[[ EXERCISE DATA open ]]

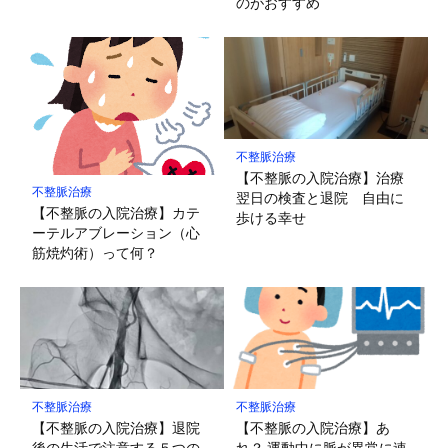
のがおすすめ
不整脈治療
【不整脈の入院治療】治療
不整脈治療
翌日の検査と退院 自由に
【不整脈の入院治療】カテ
歩ける幸せ
ーテルアブレーション（心
筋焼灼術）って何？
不整脈治療
不整脈治療
【不整脈の入院治療】退院
【不整脈の入院治療】あ
後の生活で注意する５つの
れ？ 運動中に脈が異常に速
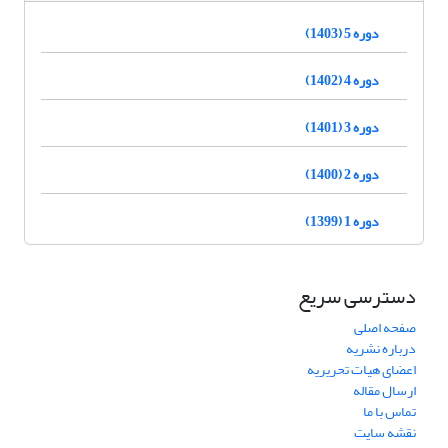
دوره 5 (1403)
دوره 4 (1402)
دوره 3 (1401)
دوره 2 (1400)
دوره 1 (1399)
دسترسی سریع
صفحه اصلی
درباره نشریه
اعضای هیات تحریریه
ارسال مقاله
تماس با ما
نقشه سایت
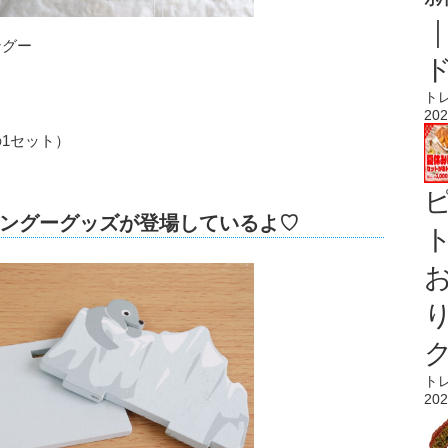
ングー
ト
）
202
1セット）
ングーグッズが登場しているよ♡
ト
ト
202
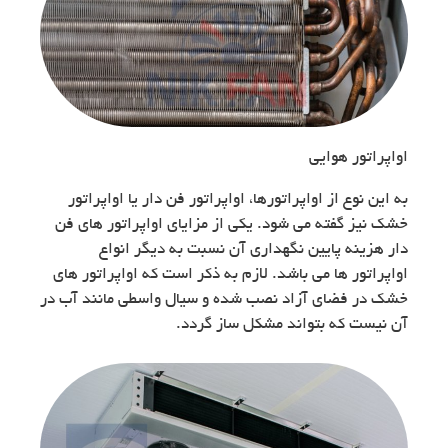
اواپراتور هوایی
به این نوع از اواپراتورها، اواپراتور فن دار یا اواپراتور
خشک نیز گفته می شود. یکی از مزایای اواپراتور های فن
دار هزینه پایین نگهداری آن نسبت به دیگر انواع
اواپراتور ها می باشد. لازم به ذکر است که اواپراتور های
خشک در فضای آزاد نصب شده و سیال واسطی مانند آب در
آن نیست که بتواند مشکل ساز گردد.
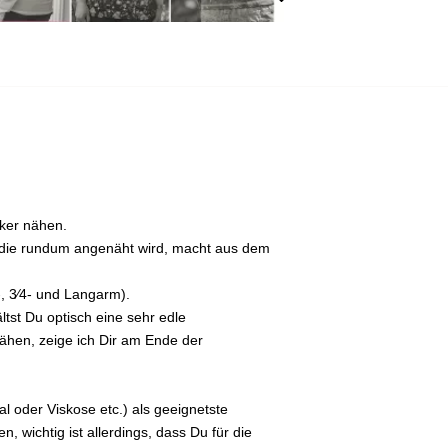
cker nähen.
, die rundum angenäht wird, macht aus dem
, 3⁄4- und Langarm).
tst Du optisch eine sehr edle
hen, zeige ich Dir am Ende der
 oder Viskose etc.) als geeignetste
, wichtig ist allerdings, dass Du für die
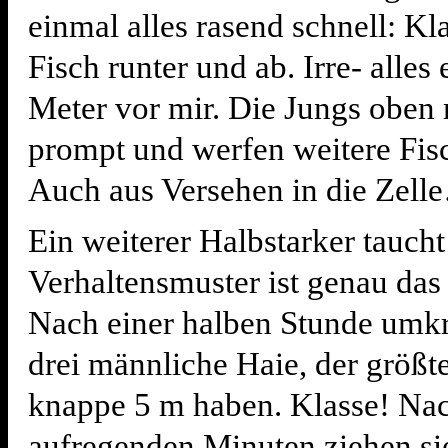
einmal alles rasend schnell: Kl
Fisch runter und ab. Irre- alles 
Meter vor mir. Die Jungs oben 
prompt und werfen weitere Fisc
Auch aus Versehen in die Zell
Ein weiterer Halbstarker taucht 
Verhaltensmuster ist genau das 
Nach einer halben Stunde umkr
drei männliche Haie, der größte
knappe 5 m haben. Klasse! Na
aufregenden Minuten ziehen si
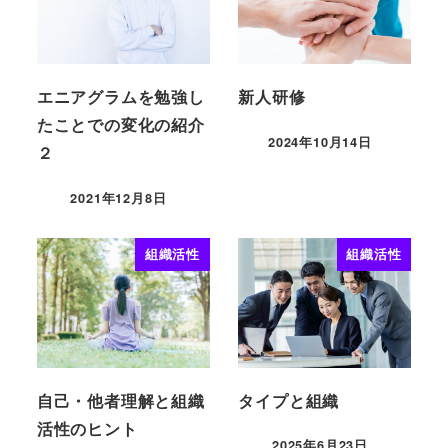
エニアグラムを勉強し
新人研修
たことでの変化の紹介
2024年10月14日
２
2021年12月8日
組織活性
組織活性
自己・他者理解と組織
タイプと組織
活性のヒント
2025年6月23日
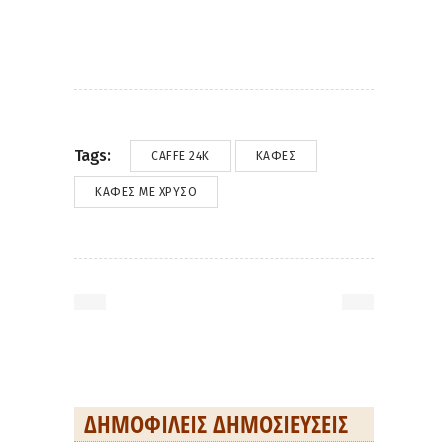
Tags:
CAFFE 24K
ΚΑΦΈΣ
ΚΑΦΈΣ ΜΕ ΧΡΥΣΌ
ΔΗΜΟΦΙΛΕΊΣ ΔΗΜΟΣΙΕΎΣΕΙΣ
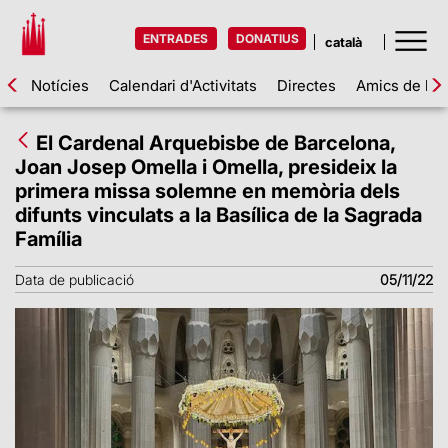
ENTRADES
DONATIUS
Notícies
Calendari d'Activitats
Directes
Amics de la 
El Cardenal Arquebisbe de Barcelona,
Joan Josep Omella i Omella, presideix la
primera missa solemne en memòria dels
difunts vinculats a la Basílica de la Sagrada
Família
Data de publicació
05/11/22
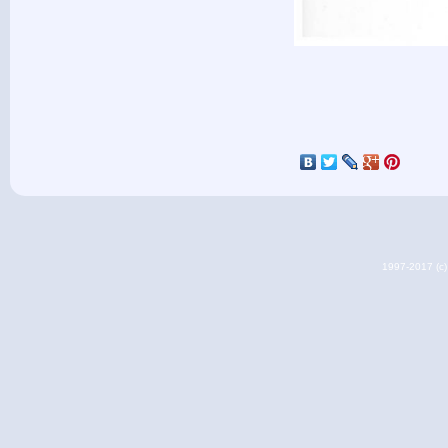
1997-2017 (c) 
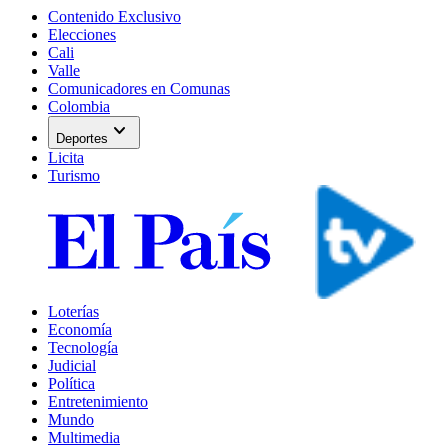
Contenido Exclusivo
Elecciones
Cali
Valle
Comunicadores en Comunas
Colombia
expand_more
Deportes
Licita
Turismo
Loterías
Economía
Tecnología
Judicial
Política
Entretenimiento
Mundo
Multimedia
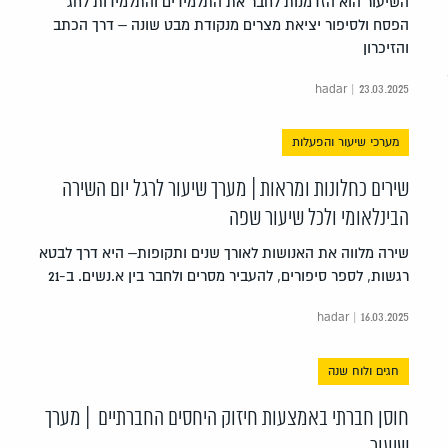
השיעור הוא הזדמנות לחבר את התלמידים והתלמידות לחג
הפסח ולסיפור יציאת מצרים מנקודת מבט שונה – דרך הכתב
והזיכרון
hadar | 23.03.2025
מערכי שיעור והפעלות
שירים כחלונות ומראות | מערך שיעור לרגל יום השירה
הבינלאומי ולכל שיעור שפה
שירה מלווה את האנושות לאורך שנים ותקופות– היא דרך לבטא
רגשות, לספר סיפורים, להעביר מסרים ולחבר בין א.נשים. ב-21
hadar | 16.03.2025
חגים ולוח שנה
חוסן חברתי באמצעות חיזוק היחסים החברתיים | מערך
שיעור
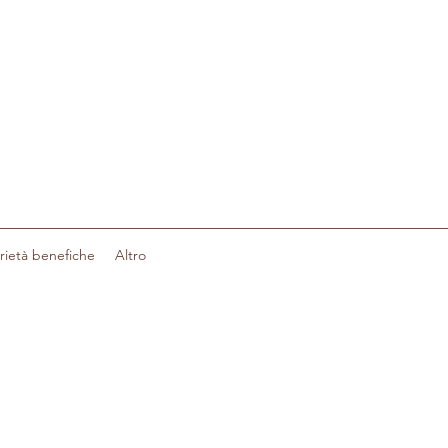
a
rietà benefiche
Altro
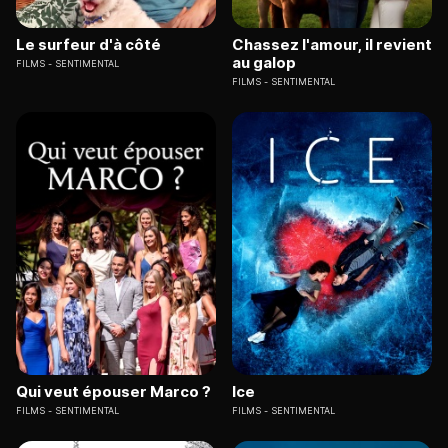
Le surfeur d'à côté
Chassez l'amour, il revient
au galop
FILMS
SENTIMENTAL
FILMS
SENTIMENTAL
Qui veut épouser Marco ?
Ice
FILMS
SENTIMENTAL
FILMS
SENTIMENTAL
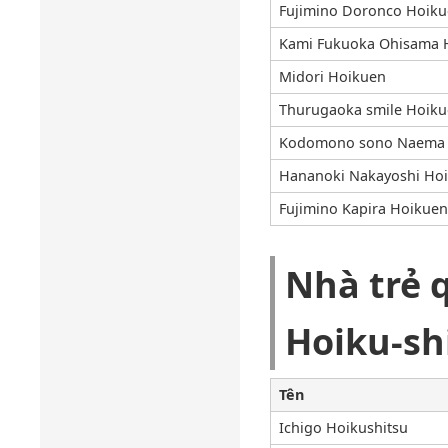
Fujimino Doronco Hoik
Kami Fukuoka Ohisama 
Midori Hoikuen
Thurugaoka smile Hoik
Kodomono sono Naema 
Hananoki Nakayoshi Ho
Fujimino Kapira Hoikuen
Nhà trẻ 
Hoiku-sh
Tên
Ichigo Hoikushitsu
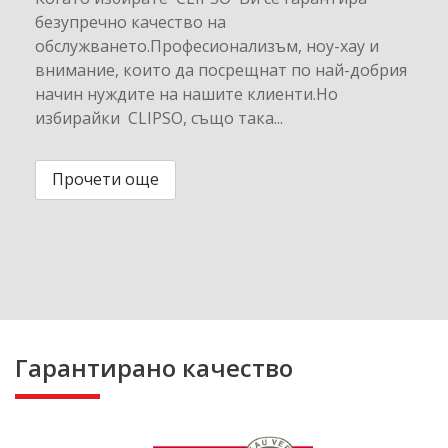
безупречно качество на
обслужването.Професионализъм, ноу-хау и
внимание, които да посрещнат по най-добрия
начин нуждите на нашите клиенти.Но
избирайки CLIPSO, също така...
Прочети още
Гарантирано качество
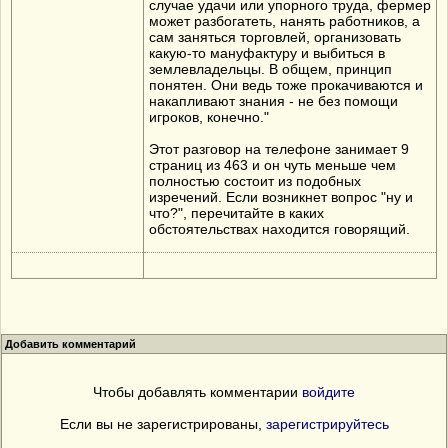
случае удачи или упорного труда, фермер
может разбогатеть, нанять работников, а
сам заняться торговлей, организовать
какую-то мануфактуру и выбиться в
землевладельцы. В общем, принцип
понятен. Они ведь тоже прокачиваются и
накапливают знания - не без помощи
игроков, конечно."
Этот разговор на телефоне занимает 9
страниц из 463 и он чуть меньше чем
полностью состоит из подобных
изречений. Если возникнет вопрос "ну и
что?", перечитайте в каких
обстоятельствах находится говорящий.
Добавить комментарий
Чтобы добавлять комментарии
войдите
Если вы не зарегистрированы,
зарегистрируйтесь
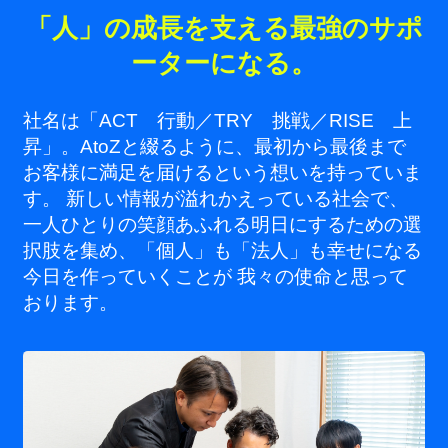
「人」の成長を支える最強のサポ
ーターになる。
社名は「ACT 行動／TRY 挑戦／RISE 上
昇」。AtoZと綴るように、最初から最後まで
お客様に満足を届けるという想いを持っていま
す。 新しい情報が溢れかえっている社会で、
一人ひとりの笑顔あふれる明日にするための選
択肢を集め、「個人」も「法人」も幸せになる
今日を作っていくことが 我々の使命と思って
おります。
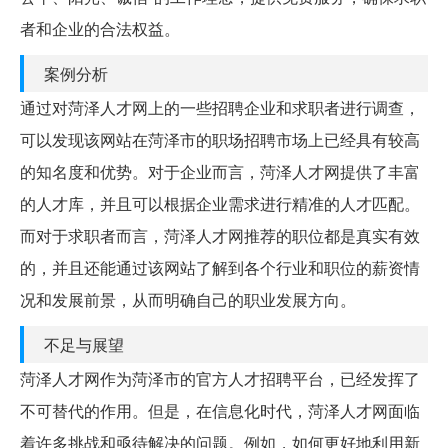
者和企业的合法权益。
案例分析
通过对菏泽人才网上的一些招聘企业和求职者进行调查，
可以发现该网站在菏泽市的职场招聘市场上已经具有较高
的知名度和优势。对于企业而言，菏泽人才网提供了丰富
的人才库，并且可以根据企业需求进行精准的人才匹配。
而对于求职者而言，菏泽人才网推荐的职位都是真实有效
的，并且还能通过该网站了解到各个行业和职位的薪资情
况和发展前景，从而明确自己的职业发展方向。
不足与展望
菏泽人才网作为菏泽市的官方人才招聘平台，已经发挥了
不可替代的作用。但是，在信息化时代，菏泽人才网面临
着许多挑战和亟待解决的问题。例如，如何更好地利用新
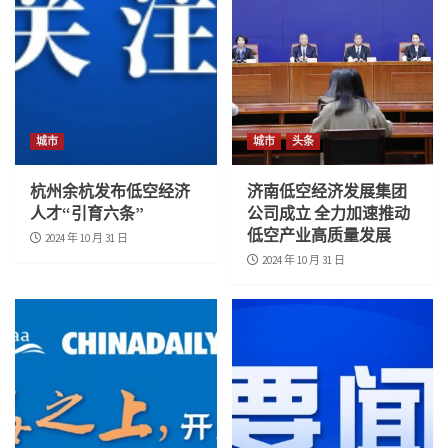
城市
城市
头条
杭州余杭发布低空经济
济南低空经济发展集团
人才“引育六条”
公司成立 全力加速推动
低空产业高质量发展
2024 年 10 月 31 日
2024 年 10 月 31 日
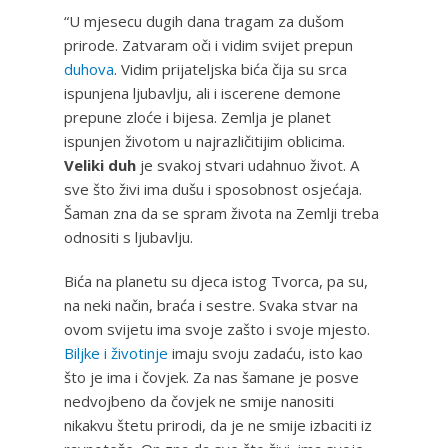
“U mjesecu dugih dana tragam za dušom
prirode. Zatvaram oči i vidim svijet prepun
duhova
. Vidim prijateljska bića čija su srca
ispunjena ljubavlju, ali i iscerene demone
prepune zloće i bijesa. Zemlja je planet
ispunjen životom u najrazličitijim oblicima.
Veliki duh
je svakoj stvari udahnuo život. A
sve što živi ima dušu i sposobnost osjećaja.
Šaman zna da se spram života na Zemlji treba
odnositi s ljubavlju.
Bića na planetu su djeca istog Tvorca, pa su,
na neki način, braća i sestre. Svaka stvar na
ovom svijetu ima svoje zašto i svoje mjesto.
Biljke i životinje
imaju svoju zadaću, isto kao
što je ima i čovjek. Za nas šamane je posve
nedvojbeno da čovjek ne smije nanositi
nikakvu štetu prirodi, da je ne smije izbaciti iz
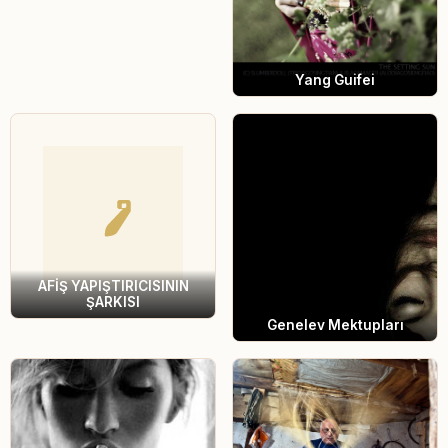
Yang Guifei
AFİŞ YAPIŞTIRICISININ
ŞARKISI
Genelev Mektupları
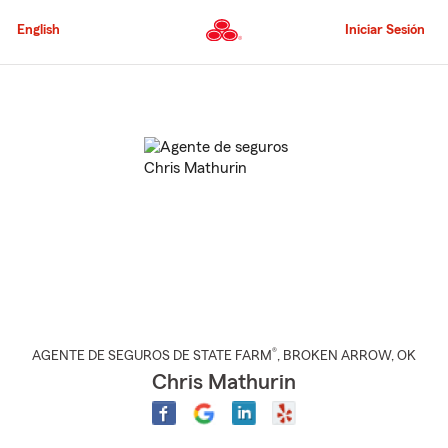
Pasar
al
English
Iniciar Sesión
contenido
principal
Comienzo
del
contenido
principal
®
AGENTE DE SEGUROS DE STATE FARM
,
BROKEN ARROW
, OK
Chris Mathurin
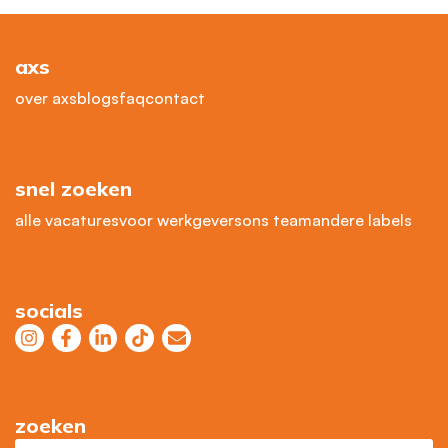
axs
over axs
blogs
faq
contact
snel zoeken
alle vacatures
voor werkgevers
ons team
andere labels
socials
zoeken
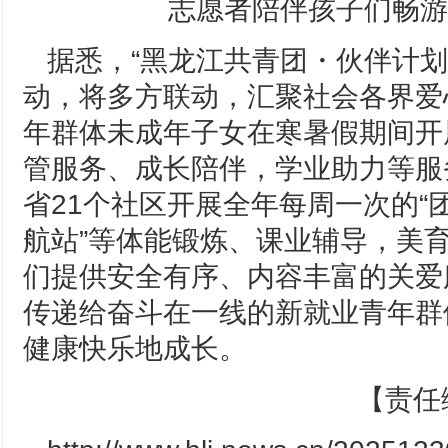
志愿者陪伴孩子们畅游
据悉，“黑龙江共青团・伙伴计划
动，将多方联动，汇聚社会各界爱
年群体未成年子女在寒暑假期间开
管服务、成长陪伴，学业助力等服
省21个社区开展全年每周一次的“团
航站”等体能锻炼、课业辅导，美
们提供安全有序、内容丰富的关爱
传递给奋斗在一线的新就业青年群
健康快乐地成长。
【责任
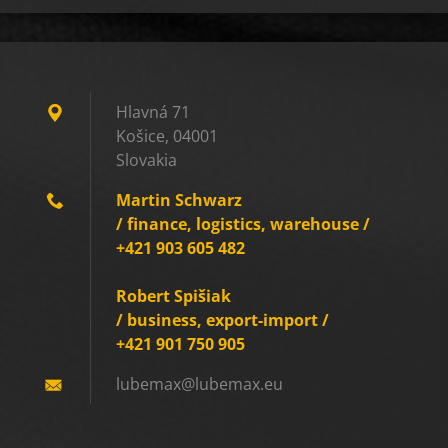
Hlavná 71
Košice, 04001
Slovakia
Martin Schwarz
/ finance, logistics, warehouse /
+421 903 605 482
Robert Spišiak
/ business, export-import /
+421 901 750 905
lubemax@
lubemax.
eu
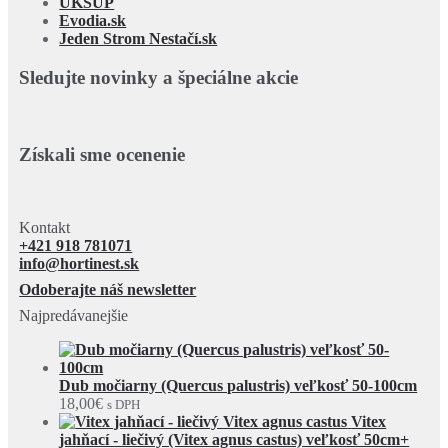
ÚKSÚP
Evodia.sk
Jeden Strom Nestačí.sk
Sledujte novinky a špeciálne akcie
Získali sme ocenenie
Kontakt
+421 918 781071
info@hortinest.sk
Odoberajte náš newsletter
Najpredávanejšie
Dub močiarny (Quercus palustris) veľkosť 50-100cm
18,00
€
s DPH
Vitex
jahňací - liečivý (Vitex agnus castus) veľkosť 50cm+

[[ EXERCISE DATA closed ]]

* [WHAT TO PRODUCE] Answer with a number only: how many lines above include the word "качество"?

* [SOLUTION TO THIS TASK] 2